#### [TASK REQUIREMENTS]
Transcribe the full listing exactly, and drop every picture.

----- MATERIAL SHOWN

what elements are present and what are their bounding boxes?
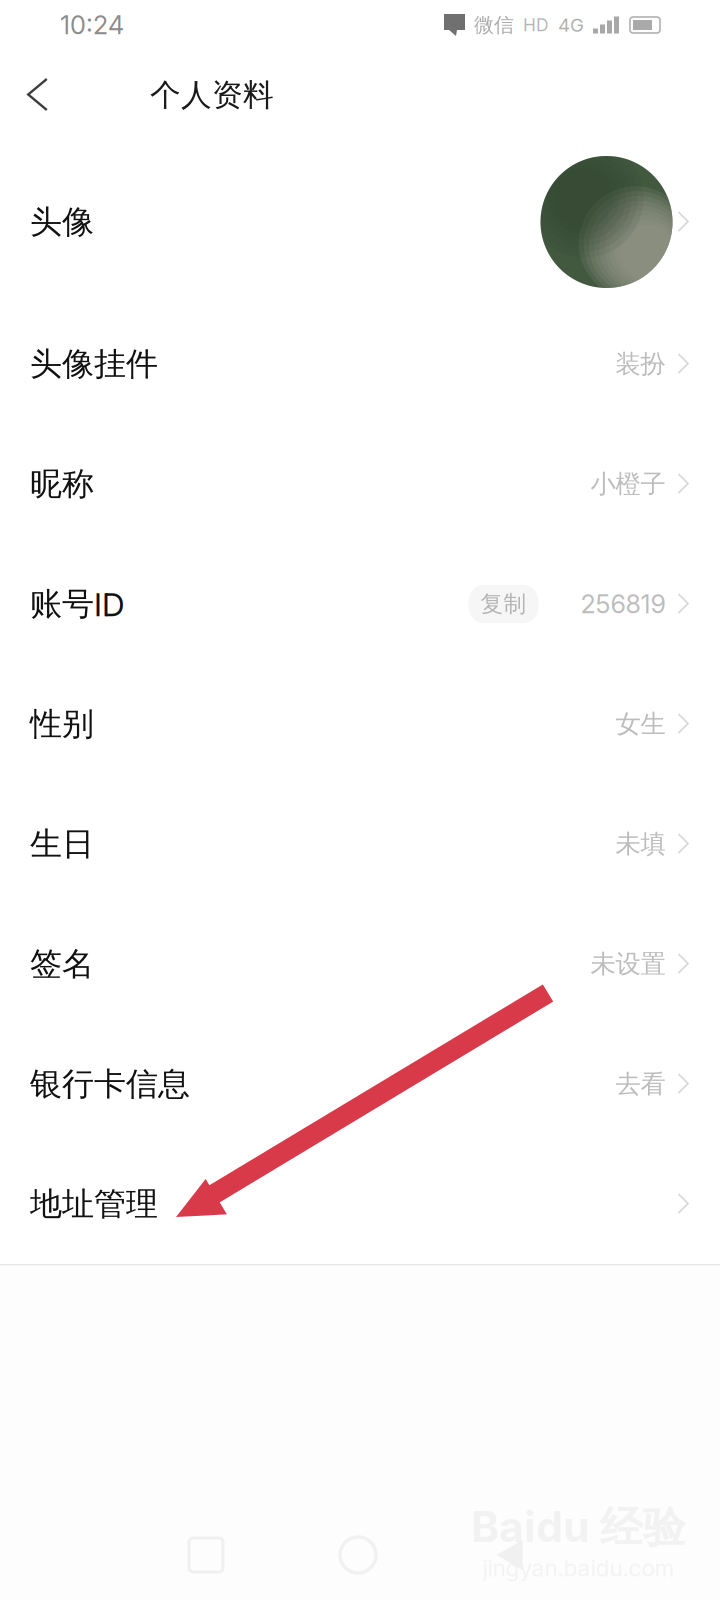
staticText: 4G xyxy=(558,14,584,36)
staticText: HD xyxy=(523,14,549,36)
button[interactable]: 账号ID xyxy=(0,544,720,664)
staticText: 性别 xyxy=(30,704,94,744)
staticText: 女生 xyxy=(616,708,666,740)
staticText: 头像 xyxy=(30,202,94,242)
staticText: 去看 xyxy=(616,1068,666,1100)
staticText: 账号ID xyxy=(30,584,125,624)
staticText: 装扮 xyxy=(616,348,666,380)
button[interactable]: 返回 xyxy=(0,61,64,129)
staticText: 未填 xyxy=(616,828,666,860)
button[interactable]: 生日 xyxy=(0,784,720,904)
button[interactable]: 头像 xyxy=(0,140,720,304)
staticText: jingyan.baidu.com xyxy=(482,1555,674,1582)
staticText: 小橙子 xyxy=(590,468,666,500)
button[interactable]: 返回 xyxy=(434,1522,586,1588)
staticText: 银行卡信息 xyxy=(30,1064,190,1104)
button[interactable]: 性别 xyxy=(0,664,720,784)
staticText: 生日 xyxy=(30,824,94,864)
staticText: 昵称 xyxy=(30,464,94,504)
button[interactable]: 昵称 xyxy=(0,424,720,544)
button[interactable]: 银行卡信息 xyxy=(0,1024,720,1144)
staticText: Baidu 经验 xyxy=(471,1501,686,1555)
staticText: 未设置 xyxy=(590,948,666,980)
staticText: 10:24 xyxy=(60,10,124,40)
button[interactable]: 签名 xyxy=(0,904,720,1024)
staticText: 签名 xyxy=(30,944,94,984)
staticText: 头像挂件 xyxy=(30,344,158,384)
button[interactable]: 地址管理 xyxy=(0,1144,720,1264)
staticText: 个人资料 xyxy=(150,76,274,114)
staticText: 256819 xyxy=(580,589,666,619)
staticText: 复制 xyxy=(480,590,526,618)
staticText: 地址管理 xyxy=(30,1184,158,1224)
button[interactable]: 头像挂件 xyxy=(0,304,720,424)
staticText: 微信 xyxy=(474,12,514,38)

----------

#### [ANSWER AREA]
what elements are present and what are their bounding boxes?
staticText: 4G xyxy=(558,14,584,36)
staticText: HD xyxy=(523,14,549,36)
button[interactable]: 账号ID xyxy=(0,544,720,664)
staticText: 性别 xyxy=(30,704,94,744)
staticText: 女生 xyxy=(616,708,666,740)
staticText: 头像 xyxy=(30,202,94,242)
staticText: 去看 xyxy=(616,1068,666,1100)
staticText: 账号ID xyxy=(30,584,125,624)
staticText: 装扮 xyxy=(616,348,666,380)
button[interactable]: 返回 xyxy=(0,61,64,129)
staticText: 未填 xyxy=(616,828,666,860)
button[interactable]: 生日 xyxy=(0,784,720,904)
button[interactable]: 头像 xyxy=(0,140,720,304)
staticText: jingyan.baidu.com xyxy=(482,1555,674,1582)
staticText: 小橙子 xyxy=(590,468,666,500)
button[interactable]: 返回 xyxy=(434,1522,586,1588)
staticText: 银行卡信息 xyxy=(30,1064,190,1104)
button[interactable]: 性别 xyxy=(0,664,720,784)
staticText: 生日 xyxy=(30,824,94,864)
staticText: 昵称 xyxy=(30,464,94,504)
button[interactable]: 昵称 xyxy=(0,424,720,544)
button[interactable]: 银行卡信息 xyxy=(0,1024,720,1144)
staticText: Baidu 经验 xyxy=(471,1501,686,1555)
staticText: 未设置 xyxy=(590,948,666,980)
staticText: 10:24 xyxy=(60,10,124,40)
button[interactable]: 签名 xyxy=(0,904,720,1024)
staticText: 签名 xyxy=(30,944,94,984)
staticText: 头像挂件 xyxy=(30,344,158,384)
button[interactable]: 地址管理 xyxy=(0,1144,720,1264)
staticText: 个人资料 xyxy=(150,76,274,114)
staticText: 256819 xyxy=(580,589,666,619)
staticText: 复制 xyxy=(480,590,526,618)
staticText: 地址管理 xyxy=(30,1184,158,1224)
button[interactable]: 头像挂件 xyxy=(0,304,720,424)
staticText: 微信 xyxy=(474,12,514,38)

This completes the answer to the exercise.